RUN pip install feast[redis]

COPY feature_repo/ feature_repo/
WORKDIR /app/feature_repo

# Apply registry & start server
CMD feast apply && feast serve -h 0.0.0.0 -p 6566

# docker-compose.yml
services:
  feast-server:
    build: .
    ports:
      - '6566:6566'
    depends_on:
      - redis
    environment:
      - REDIS_URL=redis://redis:6379

  redis:
    image: redis:7-alpine
    ports:
      - '6379:6379'

Integration with Airflow (Automated Materialize)

# dags/feast_materialize.py
from airflow import DAG
from airflow.operators.bash import BashOperator
from datetime import datetime, timedelta

default_args = {
    "owner": "ml-platform",
    "retries": 2,
    "retry_delay": timedelta(minutes=5),
}

with DAG(
    dag_id="feast_materialize",
    default_args=default_args,
    schedule_interval="0 */6 * * *",  # Every 6 hours
    start_date=datetime(2026, 1, 1),
    catchup=False,
) as dag:

    materialize = BashOperator(
        task_id="materialize_incremental",
        bash_command=(
            "cd /opt/feature_repo && "
            "feast materialize-incremental $(date -u +'%Y-%m-%dT%H:%M:%S')"
        ),
    )

Conclusion

Here are the key takeaways for building a feature pipeline with Feast:

Consistent Feature Definitions: Using the same feature definitions for training and serving prevents Training-Serving Skew
Point-in-Time Join: Accurate feature joins based on timestamps prevent data leakage
Offline/Online Dual Stores: Offline store for batch training, online store for real-time serving
Feature Service: Managing feature groups per model improves reusability
Push Source: Supports real-time event-based feature updates

A Feature Store may feel like overkill when you have just one or two ML models, but it becomes essential infrastructure as the number of models grows and the team scales. Its value is maximized especially when multiple models share the same features.

Quiz

Q1: What is Training-Serving Skew?

It is a phenomenon where model performance degrades because the features used during training differ from those used during serving. Common causes include inconsistencies in feature computation logic, differences in data sources, and misaligned time references.

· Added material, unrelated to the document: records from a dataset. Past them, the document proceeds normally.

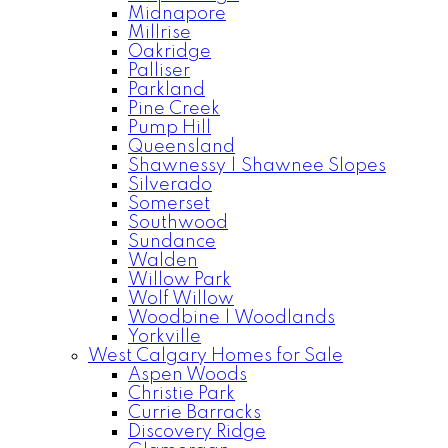
Midnapore
Millrise
Oakridge
Palliser
Parkland
Pine Creek
Pump Hill
Queensland
Shawnessy | Shawnee Slopes
Silverado
Somerset
Southwood
Sundance
Walden
Willow Park
Wolf Willow
Woodbine | Woodlands
Yorkville
West Calgary Homes for Sale
Aspen Woods
Christie Park
Currie Barracks
Discovery Ridge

Q2: What role does Point-in-Time Join play?

It joins the most recent feature values prior to each entity's event timestamp (event_timestamp). This prevents data leakage where future data would be used during training.

Q3: What is the difference between the offline store and online store in Feast?

The offline store holds large volumes of historical features for batch training (files, BigQuery, etc.), while the online store holds only the latest feature values for low-latency real-time serving (Redis, DynamoDB, etc.).

Q4: What does the feast materialize command do?

It synchronizes (loads) feature data from the offline store into the online store. It stores the latest feature values for the specified time range in the online store, enabling real-time retrieval.

Q5: What is the difference between On-Demand Feature View and a regular Feature View?

A regular Feature View stores pre-computed features, while an On-Demand Feature View dynamically computes features at request time. It is used for real-time transformations that combine request parameters with existing features.

Q6: What are the benefits of Feature Service?

It allows logical grouping of features needed by each model. It makes it clear which model uses which features and provides a consistent interface for feature retrieval.

Q7: What does the TTL (Time To Live) setting mean?

It specifies the validity period for feature values in the online store. Features past their TTL are returned as null during retrieval, preventing stale feature values from being used in serving.

Q8: When would you use Push Source?

It is used when the online store features need to be updated immediately upon real-time events (payments, clicks, etc.). It keeps features up to date between periodic batch materializations.